“Soy una mujer morena, de 42 años. Hace aproximadamente dos años, iba caminando por la calle y de frente venía un joven moreno, de apariencia humilde, que al pasar junto a mí exclamó: ‘¡Ay, mi chocolatito!’, lo que me causó mucha gracia. Desde entonces y hasta hoy, quedé muy sorprendida por aquel halago tan original”.
“Tengo más de 50 años y, hace unos días, un hombre me dijo: ‘¡Con razón sus hijas son tan lindas!’. Es uno de los piropos más bellos que me han dicho; lo que más me agradó es que iba dirigido también a mis hijas. Le doy gracias al hombre que supo decir algo tan lindo”.
“El piropo más original me lo dijo un compañero de Informática de la universidad en una tarde de estudio. Me envió un mensaje de texto que decía: ‘Por usted, yo bajo mi Firewall, inhabilito el Defender, cierro el antivirus y me lo juego todo con ese attachment’. Me pareció demasiado ingenioso y divertido”.
“¡Ahora sí los mató a todos...! Me gritó un hombre mientras iba caminando. No pude evitar reírme y aún me causa mucha gracia cuando lo recuerdo”.
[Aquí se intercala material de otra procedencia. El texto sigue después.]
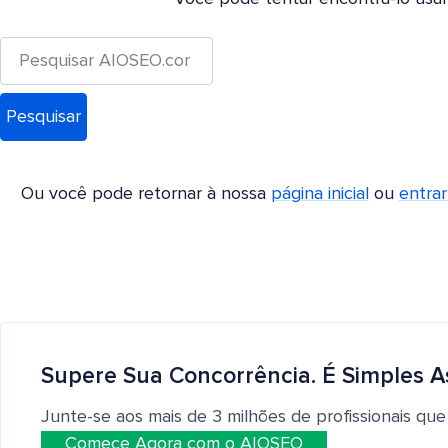
Ou você pode retornar à nossa
página inicial
ou
entra
Supere Sua Concorrência. É Simples A
Junte-se aos mais de 3 milhões de profissionais que
Comece Agora com o AIOSEO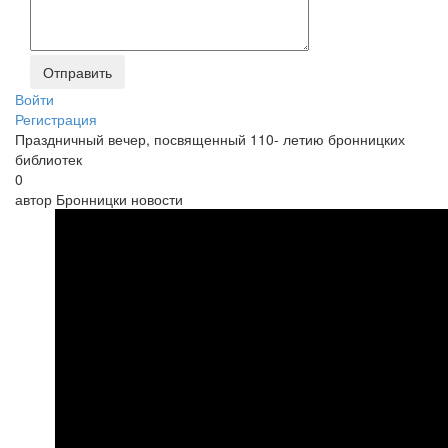
Войти
Регистрация
Праздничный вечер, посвященный 110- летию бронницких
библиотек
0
автор
Бронницки новости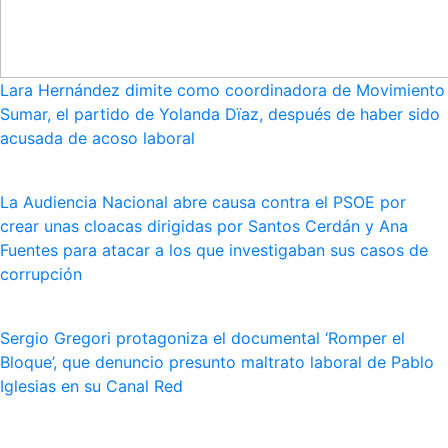
Lara Hernández dimite como coordinadora de Movimiento
Sumar, el partido de Yolanda Dïaz, después de haber sido
acusada de acoso laboral
La Audiencia Nacional abre causa contra el PSOE por
crear unas cloacas dirigidas por Santos Cerdán y Ana
Fuentes para atacar a los que investigaban sus casos de
corrupción
Sergio Gregori protagoniza el documental ‘Romper el
Bloque’, que denuncio presunto maltrato laboral de Pablo
Iglesias en su Canal Red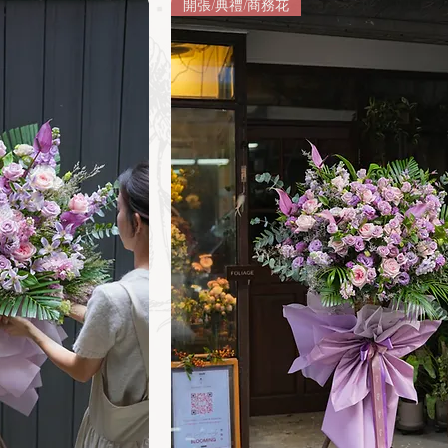
開張/典禮/商務花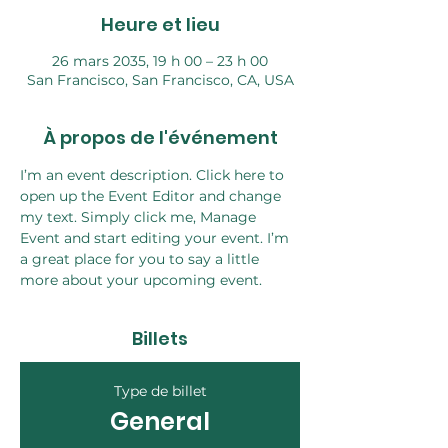
Heure et lieu
26 mars 2035, 19 h 00 – 23 h 00
San Francisco, San Francisco, CA, USA
À propos de l'événement
I’m an event description. Click here to 
open up the Event Editor and change 
my text. Simply click me, Manage 
Event and start editing your event. I’m 
a great place for you to say a little 
more about your upcoming event.
Billets
Type de billet
General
“Mi hermana Miriam es muy guapa y tiene unos ojos verdiazules que una vez motivaron este piropo: ‘Por ti lucho, gatica’, se lo dijo un muchacho cuando ella iba caminando.
“Estaba con mi prometida viendo un apartamento. Ella, al verlo, le dijo al dueño: ‘don Rogelio, ¡qué belleza de lugar!’. Él le respondió: ‘Mi distinguida señora, lo único que yo he hecho es el estuche para la joya’”.